* WORK INSTRUCTION: Where the records below show a line containing "O Tribunal de", start copying; end with the line containing "conscientização, o compartilhamento de", and copy it too.
DATASET RECORDS: Begin
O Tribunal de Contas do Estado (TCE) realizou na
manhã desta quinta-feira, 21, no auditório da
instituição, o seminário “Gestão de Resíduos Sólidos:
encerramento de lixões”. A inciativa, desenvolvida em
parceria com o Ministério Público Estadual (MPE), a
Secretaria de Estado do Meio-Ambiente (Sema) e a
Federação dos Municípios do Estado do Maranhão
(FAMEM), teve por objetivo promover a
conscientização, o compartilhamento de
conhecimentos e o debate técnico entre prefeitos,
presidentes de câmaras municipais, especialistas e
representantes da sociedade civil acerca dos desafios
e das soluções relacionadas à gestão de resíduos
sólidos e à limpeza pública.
DATASET RECORDS: End
DATASET RECORDS: Begin
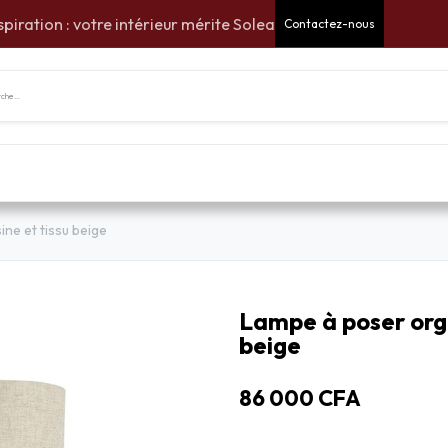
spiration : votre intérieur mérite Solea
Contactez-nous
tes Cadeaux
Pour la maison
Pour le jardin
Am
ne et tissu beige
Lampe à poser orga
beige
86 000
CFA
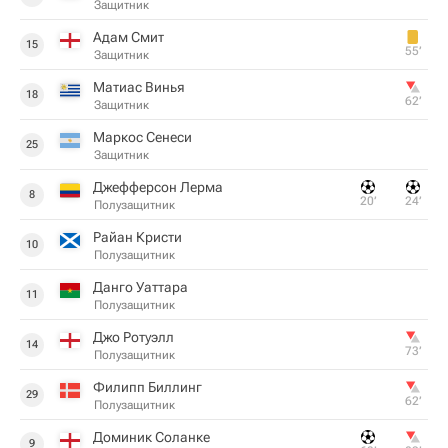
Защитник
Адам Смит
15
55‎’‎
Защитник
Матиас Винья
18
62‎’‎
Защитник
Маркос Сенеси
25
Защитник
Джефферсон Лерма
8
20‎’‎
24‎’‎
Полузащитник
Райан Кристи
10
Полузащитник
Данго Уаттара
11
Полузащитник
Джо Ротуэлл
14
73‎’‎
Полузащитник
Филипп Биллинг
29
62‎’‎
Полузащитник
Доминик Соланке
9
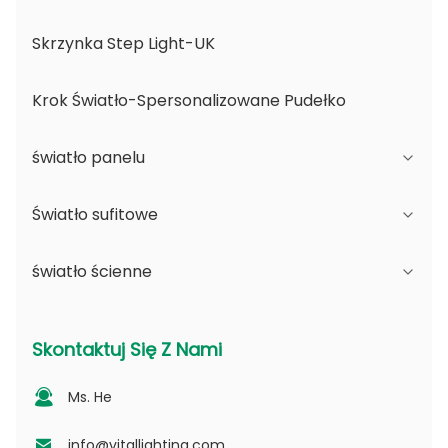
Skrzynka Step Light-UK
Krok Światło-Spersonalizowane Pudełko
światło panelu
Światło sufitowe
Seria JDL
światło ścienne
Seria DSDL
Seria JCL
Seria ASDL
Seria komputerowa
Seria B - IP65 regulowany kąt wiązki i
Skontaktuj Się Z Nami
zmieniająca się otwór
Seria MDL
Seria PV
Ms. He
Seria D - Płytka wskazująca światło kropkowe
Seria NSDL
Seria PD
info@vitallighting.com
DATASET RECORDS: End
DATASET RECORDS: Begin
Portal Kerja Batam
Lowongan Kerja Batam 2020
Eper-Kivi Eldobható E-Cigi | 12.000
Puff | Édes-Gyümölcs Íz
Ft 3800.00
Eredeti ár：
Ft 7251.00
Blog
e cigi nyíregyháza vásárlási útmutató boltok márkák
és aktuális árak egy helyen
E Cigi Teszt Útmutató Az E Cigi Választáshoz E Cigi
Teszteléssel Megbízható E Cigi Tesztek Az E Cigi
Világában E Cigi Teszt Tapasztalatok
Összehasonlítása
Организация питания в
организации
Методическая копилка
DATASET RECORDS: End
* PROBLEM SOLUTION:
O Tribunal de Contas do Estado (TCE) realizou na
manhã desta quinta-feira, 21, no auditório da
instituição, o seminário “Gestão de Resíduos Sólidos:
encerramento de lixões”. A inciativa, desenvolvida em
parceria com o Ministério Público Estadual (MPE), a
Secretaria de Estado do Meio-Ambiente (Sema) e a
Federação dos Municípios do Estado do Maranhão
(FAMEM), teve por objetivo promover a
conscientização, o compartilhamento de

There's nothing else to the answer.